*Problem requirements*
The answer must be every line below that contains the string "dialog".

*Source records*
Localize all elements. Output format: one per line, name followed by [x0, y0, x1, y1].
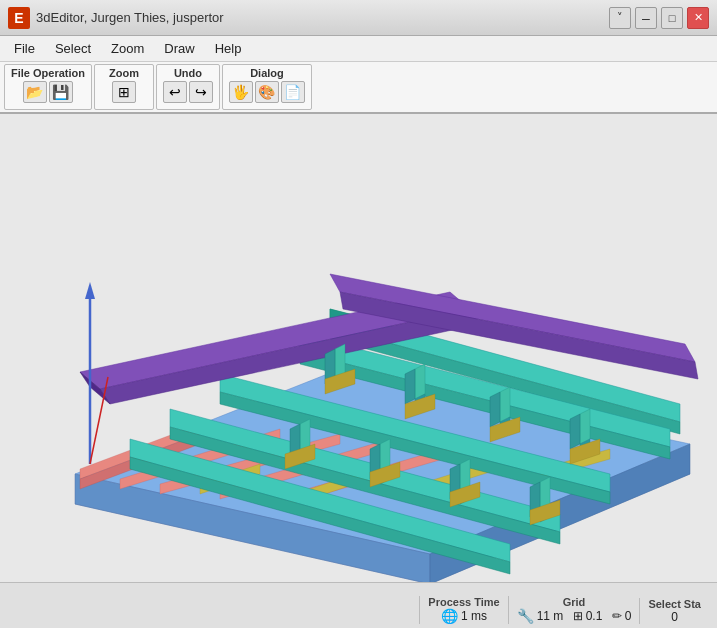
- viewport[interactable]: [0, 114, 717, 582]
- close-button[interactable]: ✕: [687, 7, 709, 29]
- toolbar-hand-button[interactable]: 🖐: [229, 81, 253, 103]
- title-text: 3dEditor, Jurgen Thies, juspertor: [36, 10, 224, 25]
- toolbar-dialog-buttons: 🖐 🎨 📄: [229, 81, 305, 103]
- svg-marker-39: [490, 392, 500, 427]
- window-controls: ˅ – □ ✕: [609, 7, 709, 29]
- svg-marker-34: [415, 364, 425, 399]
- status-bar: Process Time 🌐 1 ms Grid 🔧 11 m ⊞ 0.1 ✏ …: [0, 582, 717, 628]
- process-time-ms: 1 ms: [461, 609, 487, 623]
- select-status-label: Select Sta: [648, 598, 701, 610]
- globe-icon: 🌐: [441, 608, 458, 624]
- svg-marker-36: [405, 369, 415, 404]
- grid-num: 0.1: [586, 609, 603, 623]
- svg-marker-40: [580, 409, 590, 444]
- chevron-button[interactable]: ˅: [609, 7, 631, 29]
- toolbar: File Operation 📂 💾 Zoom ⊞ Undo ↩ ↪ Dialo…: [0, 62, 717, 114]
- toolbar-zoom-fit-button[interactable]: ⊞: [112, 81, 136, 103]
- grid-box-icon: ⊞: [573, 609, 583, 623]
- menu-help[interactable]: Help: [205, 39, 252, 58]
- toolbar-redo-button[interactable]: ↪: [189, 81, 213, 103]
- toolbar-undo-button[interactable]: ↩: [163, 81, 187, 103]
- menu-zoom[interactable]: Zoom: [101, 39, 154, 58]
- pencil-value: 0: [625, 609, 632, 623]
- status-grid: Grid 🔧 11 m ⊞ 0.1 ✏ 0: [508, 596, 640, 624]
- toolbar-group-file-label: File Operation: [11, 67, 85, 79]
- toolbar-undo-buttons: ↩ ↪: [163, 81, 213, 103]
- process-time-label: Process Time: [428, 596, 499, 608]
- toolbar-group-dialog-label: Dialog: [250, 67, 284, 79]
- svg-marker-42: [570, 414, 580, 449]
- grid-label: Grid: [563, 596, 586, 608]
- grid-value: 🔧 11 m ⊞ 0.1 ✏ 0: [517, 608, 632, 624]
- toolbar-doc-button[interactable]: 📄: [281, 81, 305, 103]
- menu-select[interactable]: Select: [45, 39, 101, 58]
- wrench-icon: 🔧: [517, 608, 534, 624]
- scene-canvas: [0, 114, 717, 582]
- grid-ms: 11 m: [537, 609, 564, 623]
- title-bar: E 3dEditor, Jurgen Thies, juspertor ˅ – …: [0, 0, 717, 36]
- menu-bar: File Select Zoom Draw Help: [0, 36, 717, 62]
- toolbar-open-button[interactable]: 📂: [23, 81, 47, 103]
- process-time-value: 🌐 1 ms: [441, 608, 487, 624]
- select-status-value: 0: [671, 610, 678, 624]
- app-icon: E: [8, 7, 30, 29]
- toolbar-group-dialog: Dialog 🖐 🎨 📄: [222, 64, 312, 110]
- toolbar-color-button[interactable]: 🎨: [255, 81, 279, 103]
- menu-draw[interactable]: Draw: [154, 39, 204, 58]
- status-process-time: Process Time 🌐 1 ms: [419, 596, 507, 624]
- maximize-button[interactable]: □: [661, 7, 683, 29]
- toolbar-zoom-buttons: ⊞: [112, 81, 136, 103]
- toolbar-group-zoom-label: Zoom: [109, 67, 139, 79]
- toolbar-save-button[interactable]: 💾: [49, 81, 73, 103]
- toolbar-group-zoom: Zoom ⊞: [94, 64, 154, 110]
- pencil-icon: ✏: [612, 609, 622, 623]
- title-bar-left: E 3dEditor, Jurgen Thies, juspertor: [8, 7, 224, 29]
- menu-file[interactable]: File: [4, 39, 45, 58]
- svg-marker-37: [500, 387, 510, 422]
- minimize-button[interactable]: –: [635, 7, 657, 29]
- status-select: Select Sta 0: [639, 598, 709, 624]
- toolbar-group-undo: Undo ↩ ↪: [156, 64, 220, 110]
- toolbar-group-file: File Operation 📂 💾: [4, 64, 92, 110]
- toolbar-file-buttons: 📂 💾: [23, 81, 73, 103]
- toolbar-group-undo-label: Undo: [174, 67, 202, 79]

*Exercise answer*
- toolbar-dialog-buttons: 🖐 🎨 📄: [229, 81, 305, 103]
- toolbar-group-dialog-label: Dialog: [250, 67, 284, 79]
- toolbar-group-dialog: Dialog 🖐 🎨 📄: [222, 64, 312, 110]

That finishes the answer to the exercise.